17 June 2016

Humble trash bag contains myriad decisions of design, usage, discard in the secret life cycle of things

weekly solid waste collection
The weekly collection of solid waste at the roadside of one’s house is a convenience that has been provided for more than 50 years. But there was a time before than when a person stoked a fire in an empty 55-gallon drum or “burn barrel” as we called them. People would burn their fallen leaves, and discarded kitchen scraps in a backyard pit, too. Houses with a fireplace might routinely feed newsprint and other paper and wood scraps, and later plastic, too, on the fire grate. But now each week we hear the sound of the compacting motor as it presses the bags of refuse into a solid mass that will be disgorged at the landfill site (or ‘long term storage solution’ as an acquaintance jokes, since little of it actually biodegrades in the layered environment starved of oxygen needed by bacteria to consume waste) about 18-20 miles distant.
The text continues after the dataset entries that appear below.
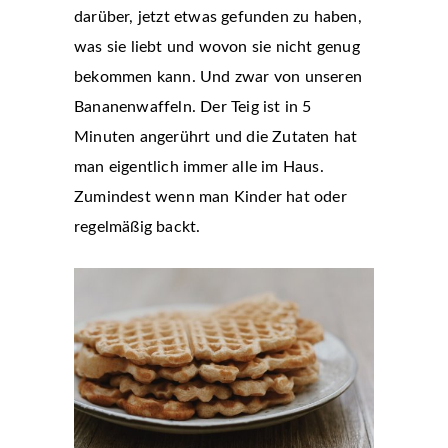
darüber, jetzt etwas gefunden zu haben,
was sie liebt und wovon sie nicht genug
bekommen kann. Und zwar von unseren
Bananenwaffeln. Der Teig ist in 5
Minuten angerührt und die Zutaten hat
man eigentlich immer alle im Haus.
Zumindest wenn man Kinder hat oder
regelmäßig backt.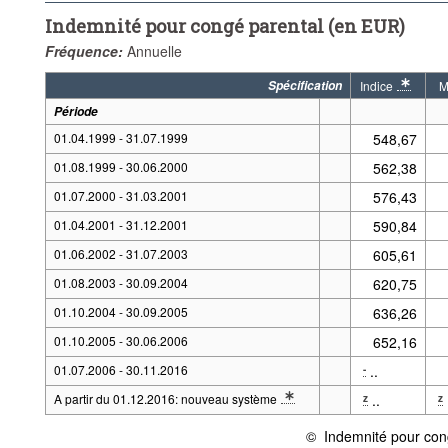
Indemnité pour congé parental (en EUR)
Fréquence:
Annuelle
Spécification
Indice
M
* Note spécifica
Période
01.04.1999 - 31.07.1999
548,67
01.08.1999 - 30.06.2000
562,38
01.07.2000 - 31.03.2001
576,43
01.04.2001 - 31.12.2001
590,84
01.06.2002 - 31.07.2003
605,61
01.08.2003 - 30.09.2004
620,75
01.10.2004 - 30.09.2005
636,26
01.10.2005 - 30.06.2006
652,16
01.07.2006 - 30.11.2016
..
-
A partir du 01.12.2016: nouveau système
..
z
z
* Note Période 2: Nouveau système: L'indemnité de congé parental (CP) e
©
Indemnité pour con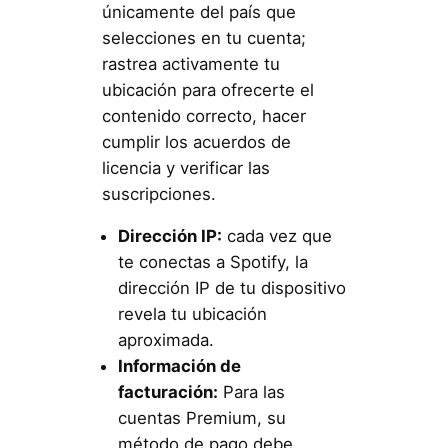
únicamente del país que
selecciones en tu cuenta;
rastrea activamente tu
ubicación para ofrecerte el
contenido correcto, hacer
cumplir los acuerdos de
licencia y verificar las
suscripciones.
Dirección IP:
cada vez que
te conectas a Spotify, la
dirección IP de tu dispositivo
revela tu ubicación
aproximada.
Información de
facturación:
Para las
cuentas Premium, su
método de pago debe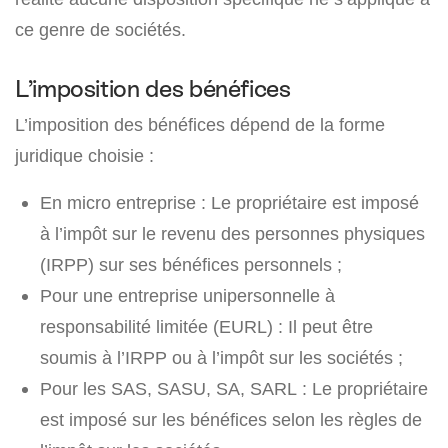
ce genre de sociétés.
L’imposition des bénéfices
L’imposition des bénéfices dépend de la forme
juridique choisie :
En micro entreprise : Le propriétaire est imposé
à l’impôt sur le revenu des personnes physiques
(IRPP) sur ses bénéfices personnels ;
Pour une entreprise unipersonnelle à
responsabilité limitée (EURL) : Il peut être
soumis à l’IRPP ou à l’impôt sur les sociétés ;
Pour les SAS, SASU, SA, SARL : Le propriétaire
est imposé sur les bénéfices selon les règles de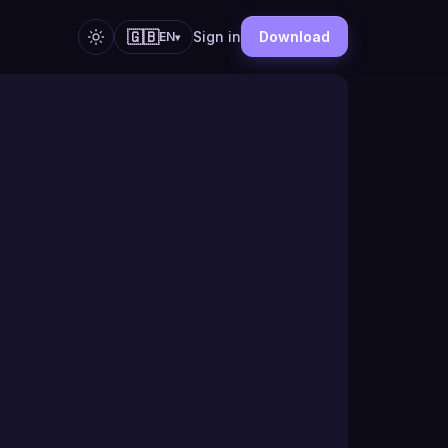
🇬🇧
Sign in
Download
EN
▾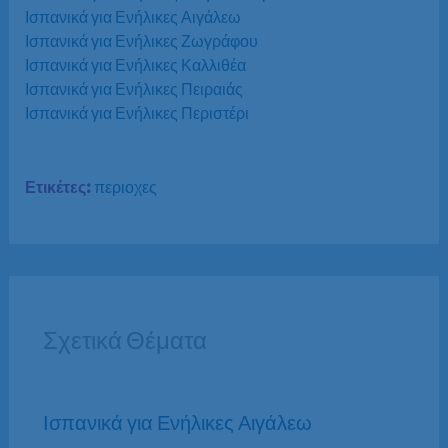
Ισπανικά για Ενήλικες Αιγάλεω
Ισπανικά για Ενήλικες Ζωγράφου
Ισπανικά για Ενήλικες Καλλιθέα
Ισπανικά για Ενήλικες Πειραιάς
Ισπανικά για Ενήλικες Περιστέρι
Ετικέτες:
περιοχες
Σχετικά Θέματα
Ισπανικά για Ενήλικες Αιγάλεω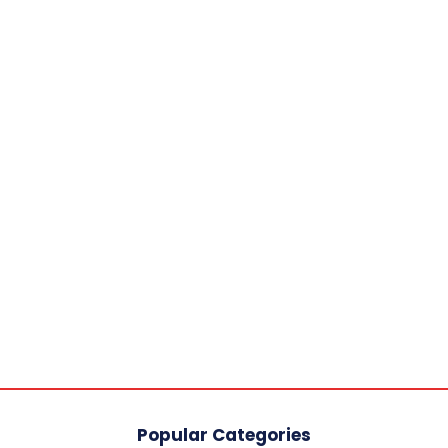
Popular Categories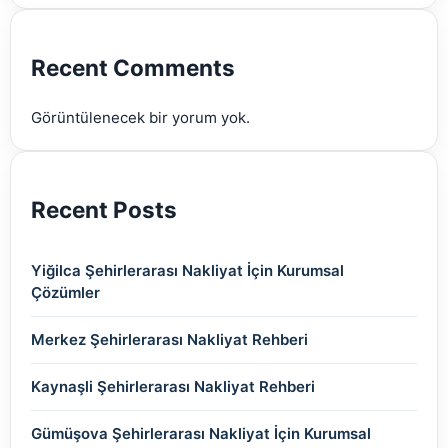
(2)
(2)
(2)
(2)
(2)
Recent Comments
(2)
Görüntülenecek bir yorum yok.
(2)
Recent Posts
Yiğilca Şehirlerarası Nakliyat İçin Kurumsal
Çözümler
Merkez Şehirlerarası Nakliyat Rehberi
Kaynaşli Şehirlerarası Nakliyat Rehberi
Gümüşova Şehirlerarası Nakliyat İçin Kurumsal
Regarding the cycle of mass design, production, distribution, marketing, purchase, use, and eventual disposal, there are design decisions all along the way. First there is the invention, which is a solution to a perceived or existing problem. Materials must be created and capabilities tested to suit the uses in question. There may be a desire to offer a product at more than one price point, based on name or brand or materials or colors. Selling in multiple language markets must be taken into account as well. Then at the opposite end of the life cycle of a thing there comes a decision point when the owner must either discard, destroy, sell or give to another owner, or recycle if the materials have some reuse. By the time it appears in a bag at the side of the road, so many decisions over the thing have passed: from conceiving a product, executing a design, producing, distributing, marketing, maintaining, repairing or discarding in some manner. Thus the bag of rubbish at the side of the road is a sort of palimpsest with layers of human decisions in and on it.